Dudamel é criticado por apoiar regime de Maduro

As superstars da música clássica internacional costumam voar em rotas bem acima da política, apoiados num idealismo vago o suficiente para lhes assegurar o poder musical, qualquer que seja o poderoso de plantão. Ultimamente, no entanto, alguns têm experimentado o desconforto de viver sob pressão. Primeiro foi o calvário do maestro russo Valery Gergiev, apadrinhado de Vladimir Putin, com direito até a vaias em concerto recente. Ele, nadando há décadas no aplauso geral, de repente viu-se obrigado a responder por que apoia e se concorda com as teses homofóbicas do governo russo. Ficou, digamos, sem palavras. Submergiu, está na encolha. Compreensível.

É uma real sinuca de bico. Agora, o alvo é o mais reluzente protótipo da música clássica no mundo, o venezuelano Gustavo Dudamel, 33 anos, há cinco titular da prestigiada Filarmônica de Los Angeles e salário anual de US$ 1 milhão. O menino de ouro da regência, ungido primeiro por Claudio Abbado como o novo “ângelus” da música, vem encantando as plateias seletas do Disney Concert Hall de Los Angeles, onde espremem-se estrelas do porte de Denzel Washington. Mas é fundamentalmente garoto-propaganda de El Sistema, o projeto de educação musical formulado 39 anos atrás pelo maestro Abreu, hoje replicado em muitos países, inclusive no Brasil. Para se ter uma ideia, quando Chávez morreu, em 2013, voou de Los Angeles para Caracas só para reger no funeral.

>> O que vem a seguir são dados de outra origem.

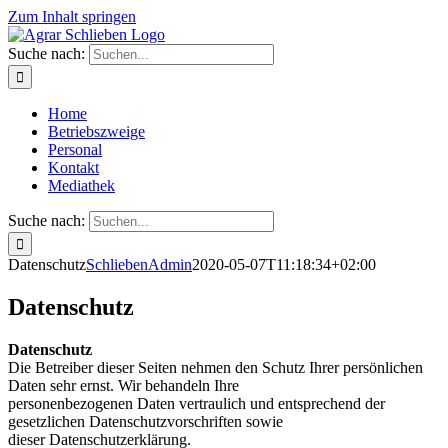
Zum Inhalt springen
Suche nach:
Home
Betriebszweige
Personal
Kontakt
Mediathek
Suche nach:
Datenschutz
SchliebenAdmin
2020-05-07T11:18:34+02:00
Datenschutz
Datenschutz
Die Betreiber dieser Seiten nehmen den Schutz Ihrer persönlichen
Daten sehr ernst. Wir behandeln Ihre
personenbezogenen Daten vertraulich und entsprechend der
gesetzlichen Datenschutzvorschriften sowie
dieser Datenschutzerklärung.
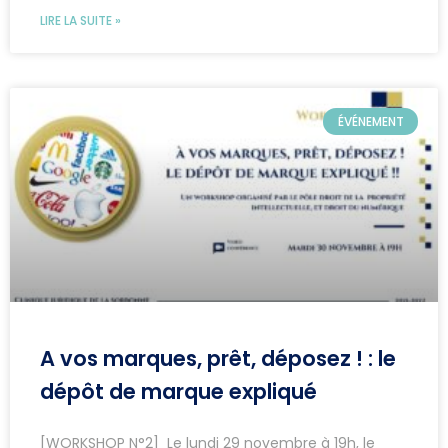
LIRE LA SUITE »
ÉVÉNEMENT
A vos marques, prêt, déposez ! : le
dépôt de marque expliqué
[WORKSHOP N°2] Le lundi 29 novembre à 19h, le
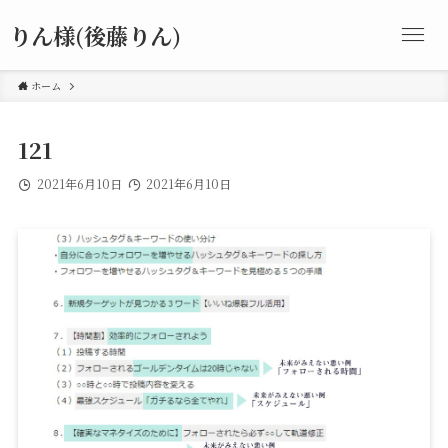
りん様(後藤りん)
ホーム
121
2021年6月10日
2021年6月10日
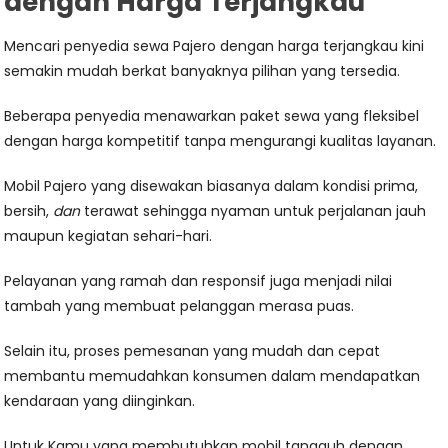
dengan Harga Terjangkau
Mencari penyedia sewa Pajero dengan harga terjangkau kini
semakin mudah berkat banyaknya pilihan yang tersedia.
Beberapa penyedia menawarkan paket sewa yang fleksibel
dengan harga kompetitif tanpa mengurangi kualitas layanan.
Mobil Pajero yang disewakan biasanya dalam kondisi prima,
bersih,
dan
terawat sehingga nyaman untuk perjalanan jauh
maupun kegiatan sehari-hari.
Pelayanan yang ramah dan responsif juga menjadi nilai
tambah yang membuat pelanggan merasa puas.
Selain itu, proses pemesanan yang mudah dan cepat
membantu memudahkan konsumen dalam mendapatkan
kendaraan yang diinginkan.
Untuk Kamu yang membutuhkan mobil tangguh dengan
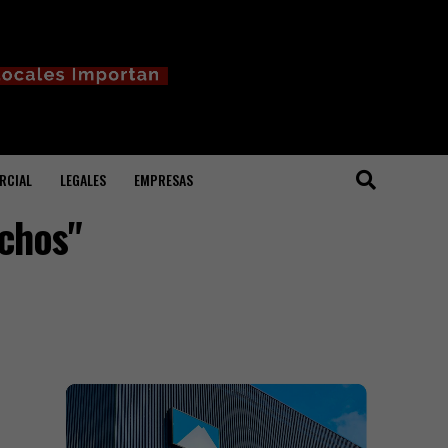
RCIAL
LEGALES
EMPRESAS
echos"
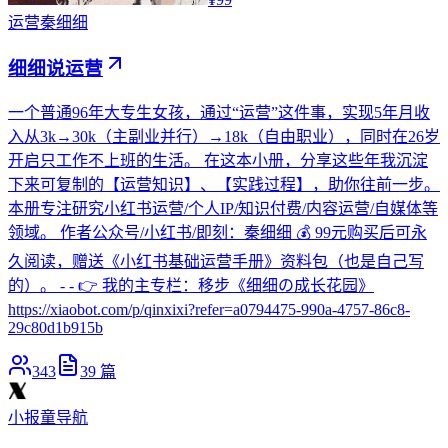
运营
秦细细
细细说运营
一个普通96年大专生女孩，通过“运营”这件事，实现5年月收
入从3k→30k（主副业并行）→18k（自由职业），同时在26岁
开启只工作不上班的生活。 在这本小册，分享这些年我沉淀
下来可复制的【运营知识】、【实践过程】，助你往前一步。
本册专注研究小红书运营/个人IP/知识付费/内容运营/自媒体等
领域。 作者公众号/小红书/即刻：秦细细 💰 99元购买后可永
久阅读，赠送《小红书基础运营手册》资料包（也是自己写
的）。 - - 👉 我的主专栏：移步《细细の成长花园》
https://xiaobot.com/p/qinxixi?refer=a0794475-990a-4757-86c8-
29c80d1b915b
343
39
篇
小报童导航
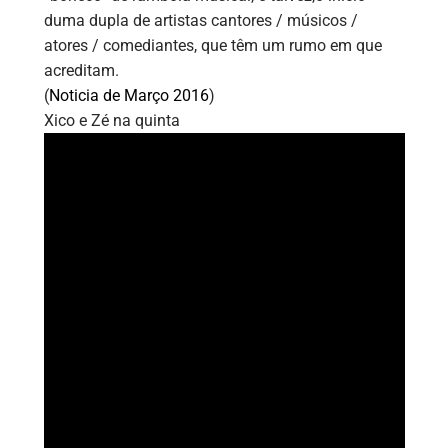
duma dupla de artistas cantores / músicos /
atores / comediantes, que têm um rumo em que
acreditam.
(
Noticia de Março 2016
)
Xico e Zé na quinta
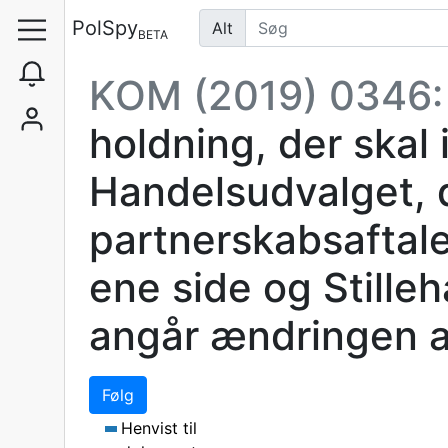
PolSpy
Alt
BETA
KOM (2019) 0346
holdning, der skal
Handelsudvalget, d
partnerskabsaftal
ene side og Stille
angår ændringen af b
Følg
Henvist til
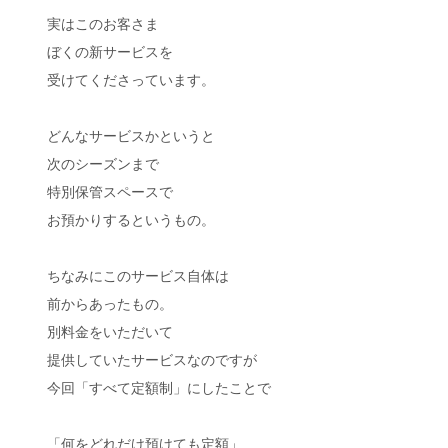
実はこのお客さま
ぼくの新サービスを
受けてくださっています。
どんなサービスかというと
次のシーズンまで
特別保管スペースで
お預かりするというもの。
ちなみにこのサービス自体は
前からあったもの。
別料金をいただいて
提供していたサービスなのですが
今回「すべて定額制」にしたことで
「何をどれだけ預けても定額」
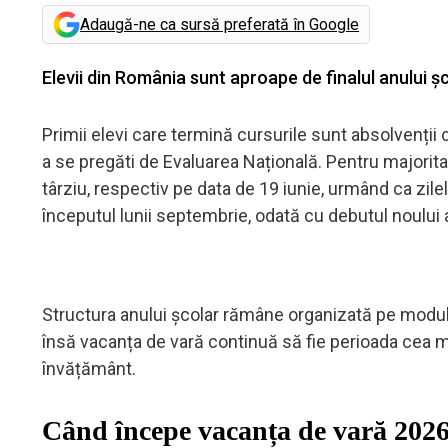
Adaugă-ne ca sursă preferată în Google
Elevii din România sunt aproape de finalul anului ș
Primii elevi care termină cursurile sunt absolvenții cl
a se pregăti de Evaluarea Națională. Pentru majorita
târziu, respectiv pe data de 19 iunie, urmând ca zile
începutul lunii septembrie, odată cu debutul noului
Structura anului școlar rămâne organizată pe module 
însă vacanța de vară continuă să fie perioada cea m
învățământ.
Când începe vacanța de vară 202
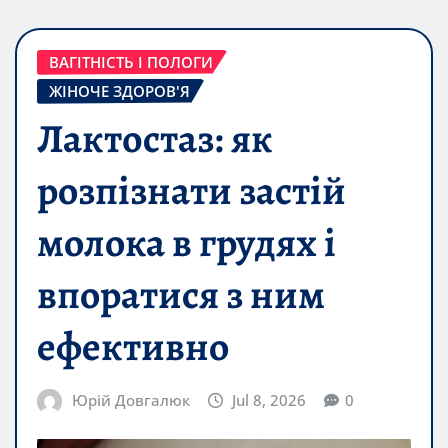
ВАГІТНІСТЬ І ПОЛОГИ
ЖІНОЧЕ ЗДОРОВ'Я
Лактoстаз: як
розпізнати застій
молока в грудях і
впоратися з ним
ефективно
Юрій Довгалюк
Jul 8, 2026
0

Capa da edição deste mês da BBC Music Magazine, Dudamel declarou que “o que de fato importa é melhorar a sociedade por meio da música”. O nirvana foi interrompido por sua conterrânea igualmente talentosa, a pianista Gabriela Montero, de 43 anos. Ela escreveu-lhe uma carta aberta em seu facebook, censurando-o por reger um concerto em Caracas no mesmo dia 13 passado em que três estudantes foram mortos numa manifestação contra o presidente Nicolas Maduro.

Gabriela, apadrinhada de Martha Argerich, a argentina que é a grande dama do piano mundial, foi dura com Dudamel, que costuma enrolar-se na bandeira da Venezuela ao final dos concertos mundo afora com a Orquestra Jovem Simon Bolívar: “Chegou a hora de, como artista, venezuelana, mulher e mãe, escrever uma carta a José Antonio Abreu e Gustavo Dudamel. Ontem (dia 13), enquanto dezenas de milhares de manifestantes pacíficos expressavam sua frustração, dor e desespero com a situação de caos cívico, moral, econômico e humano da Venezuela, e enquanto as milícias armadas governamentais, a Guarda Nacional e a polícia atacaram, mataram, feriram, prenderam e eliminaram várias vítimas inocentes, Gustavo Dudamel e Christian Vazquez regeram a orquestra num concerto celebrando o Dia da Juventude e os 39 anos do Sistema. Tocaram enquanto seu povo era massacrado”.

Enfurecida, Gabriela conclui que “não há mais lugar para desculpas, não mais ‘artistas estão acima de tudo’, não mais ‘fazemos isso pelas crianças'”.

A resposta suficientemente vaga mas idealista de Dudamel foi imediata: “O que nosso Sistema representa são os valores de Paz, Amor e União. Doze de fevereiro é especial porque foi neste dia que nasceu um projeto que se converteu em emblema e bandeira de nosso país no mundo. Comemoramos pela juventude, comemoramos o futuro, comemoramos a irmandade. Nossa música constitui a linguagem universal de paz, por isso lamentamos os fatos acontecidos ontem. Com nossa música e nossos instrumentos nas mãos, dizemos um rotundo não à violência e um sim contundente para a paz”.

Vale a pena atrair a ira de Maduro em relação a um projeto como El Sistema por causa de uma declaração mais contundente? Gabriela considera que sim, respondendo a alguns dos internautas pró e contra que fizeram um tiroteio formidável em seu face: “Asseguro a vocês que, sem um país, não haverá nada, nem El Sistema”.

Além das palavras, a pianista também compôs um poema sinfônico para piano e orquestra intitulado Ex-Patria: o vídeo está no youtube e registra suas declarações prévias à execução, no dia 15 de junho de 2012 no Festival de Lugano, evento comandado por Argerich. A obra parece ter sido coescrita por Franz Liszt. É século 19 puro. Como música, é descartável. Vale só como arma de propaganda política. A maior virtude da polêmica Gabriela-Dudamel é que eles não se esconderam, como Gergiev, e assumiram seus pontos de vista. As informações são do jornal O Estado de S. Paulo.